A ce moment précis, Victor sentit une colère monter en lui, il eu envie de trouver ces enfants et de les frapper, de frapper leurs parents, de frapper les professeurs, les surveillants, les autorités du collège... Victor en voulait à tout le monde, parce qu'il s'en voulait surtout à lui-même, de ne pas avoir réagit plus tôt, d'avoir laissé se dérouler cette horreur pendant des mois.

Il prit son téléphone et ouvrit sa messagerie, retrouva le fil de la conversation avec sa femme et lui envoya un message.

"Je sais ce qu'il se passe avec Eila, c'est grave.
Il faut qu'on en parle"

Plusieurs minutes après, alors qu'il continuait d'éplucher les conversations, il reçut une réponse.

"Je t'appelle à midi ?"

Victor et Natalie travaillait dans deux villes différentes distantes de plusieurs dizaines de kilomètres, leur maison était située au juste milieu, ils ne se retrouvaient qu'une fois le soir arrivé.

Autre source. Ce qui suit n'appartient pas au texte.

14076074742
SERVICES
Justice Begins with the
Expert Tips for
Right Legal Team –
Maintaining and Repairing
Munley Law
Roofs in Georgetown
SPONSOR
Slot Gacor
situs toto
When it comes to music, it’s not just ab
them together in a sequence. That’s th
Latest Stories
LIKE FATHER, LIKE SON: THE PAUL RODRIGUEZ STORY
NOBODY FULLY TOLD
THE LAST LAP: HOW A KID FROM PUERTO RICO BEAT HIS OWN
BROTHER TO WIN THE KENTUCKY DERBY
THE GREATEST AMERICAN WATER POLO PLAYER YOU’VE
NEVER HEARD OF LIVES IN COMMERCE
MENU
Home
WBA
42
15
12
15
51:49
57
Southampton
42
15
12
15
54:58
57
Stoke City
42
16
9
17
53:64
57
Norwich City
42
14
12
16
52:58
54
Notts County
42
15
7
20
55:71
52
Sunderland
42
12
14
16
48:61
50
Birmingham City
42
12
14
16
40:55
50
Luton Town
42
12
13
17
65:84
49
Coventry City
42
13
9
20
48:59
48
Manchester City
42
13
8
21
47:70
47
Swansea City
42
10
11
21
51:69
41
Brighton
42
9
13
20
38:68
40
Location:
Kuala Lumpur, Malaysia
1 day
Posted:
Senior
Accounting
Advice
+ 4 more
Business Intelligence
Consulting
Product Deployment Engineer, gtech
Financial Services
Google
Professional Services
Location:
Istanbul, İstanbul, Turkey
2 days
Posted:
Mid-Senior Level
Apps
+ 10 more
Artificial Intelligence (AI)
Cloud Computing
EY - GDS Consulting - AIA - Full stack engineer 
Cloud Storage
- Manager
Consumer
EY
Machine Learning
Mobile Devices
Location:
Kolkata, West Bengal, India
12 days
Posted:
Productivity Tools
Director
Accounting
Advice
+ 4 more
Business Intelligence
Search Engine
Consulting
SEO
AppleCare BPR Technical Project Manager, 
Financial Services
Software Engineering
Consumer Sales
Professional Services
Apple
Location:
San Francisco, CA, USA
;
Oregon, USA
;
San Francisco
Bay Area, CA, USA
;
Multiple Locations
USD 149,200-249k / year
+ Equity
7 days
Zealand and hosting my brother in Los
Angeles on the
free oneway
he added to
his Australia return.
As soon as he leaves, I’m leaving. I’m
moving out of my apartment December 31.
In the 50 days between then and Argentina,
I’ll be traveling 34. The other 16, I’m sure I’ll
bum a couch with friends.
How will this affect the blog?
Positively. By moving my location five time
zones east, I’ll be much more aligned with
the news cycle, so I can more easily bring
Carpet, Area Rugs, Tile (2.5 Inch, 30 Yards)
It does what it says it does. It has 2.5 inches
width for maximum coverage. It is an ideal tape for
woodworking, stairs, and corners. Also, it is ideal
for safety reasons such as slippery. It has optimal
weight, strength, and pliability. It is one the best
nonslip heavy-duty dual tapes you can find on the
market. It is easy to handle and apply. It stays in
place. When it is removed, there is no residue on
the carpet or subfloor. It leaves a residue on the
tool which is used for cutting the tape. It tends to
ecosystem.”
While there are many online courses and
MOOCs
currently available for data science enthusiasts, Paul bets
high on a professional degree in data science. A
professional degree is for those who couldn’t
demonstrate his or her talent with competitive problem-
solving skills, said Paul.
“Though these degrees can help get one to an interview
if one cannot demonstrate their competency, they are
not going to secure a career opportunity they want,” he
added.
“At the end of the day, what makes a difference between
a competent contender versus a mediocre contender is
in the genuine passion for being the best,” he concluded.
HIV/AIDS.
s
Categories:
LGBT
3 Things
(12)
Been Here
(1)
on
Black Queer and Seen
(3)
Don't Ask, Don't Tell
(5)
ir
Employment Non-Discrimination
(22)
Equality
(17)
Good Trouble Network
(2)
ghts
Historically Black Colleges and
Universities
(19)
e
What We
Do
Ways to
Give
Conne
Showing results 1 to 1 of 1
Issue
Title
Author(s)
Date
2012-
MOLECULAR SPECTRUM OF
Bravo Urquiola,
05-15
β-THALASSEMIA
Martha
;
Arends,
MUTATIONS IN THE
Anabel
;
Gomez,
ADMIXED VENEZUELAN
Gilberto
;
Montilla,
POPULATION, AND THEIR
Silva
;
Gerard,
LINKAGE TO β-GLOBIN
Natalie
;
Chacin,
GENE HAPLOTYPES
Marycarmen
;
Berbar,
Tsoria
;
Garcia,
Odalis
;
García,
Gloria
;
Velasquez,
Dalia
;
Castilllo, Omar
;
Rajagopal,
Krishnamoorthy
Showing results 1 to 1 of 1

"Non, il faut que je te montre, on regardera ça après manger, quand Eila sera dans sa chambre
-Ok, tu vas arriver à bosser ?
-Pour aujourd'hui, j'en doute
-Tu veux pas me dire ?
-Harcèlement scolaire
-Et cyber ?
-Ouais
-Ok, on en parle ce soir, ferme tout, va prendre l'air et reprend le taf. Je t'aime
-Je vais essayer. Je t'aime aussi."

Il enregistra toutes les conversations afin de les montrer à sa femme le soir même sans avoir à être à nouveau sur le compte de sa fille, mais il savait très bien au fond que s'il avait regardé ce soir, de nouveaux messages seraient apparus.

Il accéda alors au réseau de partage de photo, Eila y était bien plus active, il remonta plus haut, au début du harcèlement, sa fille postait des photos d'elle avec fluffy, leur samoyede de huit ans, parlant de son échapattoir, de son besoin d'évasion, de son sentiment d'étouffement. Puis les photos deviennent de plus en plus sombre. Il trouva alors une photo postée il y a quatres jours à peine, une lame de cutter entre les lèvres, maquillée en noir dégoulinant sous les yeux comme s'il avait coulé après avoir pleuré et en légende :

"La seule solution ?"

Le monde de Victor s'écroula, l'idée même de perdre sa fille était insupportable. Il décida d'écouter sa femme, ferma tout, partit prendre l'air, mais fut incapable d'être efficace au travail.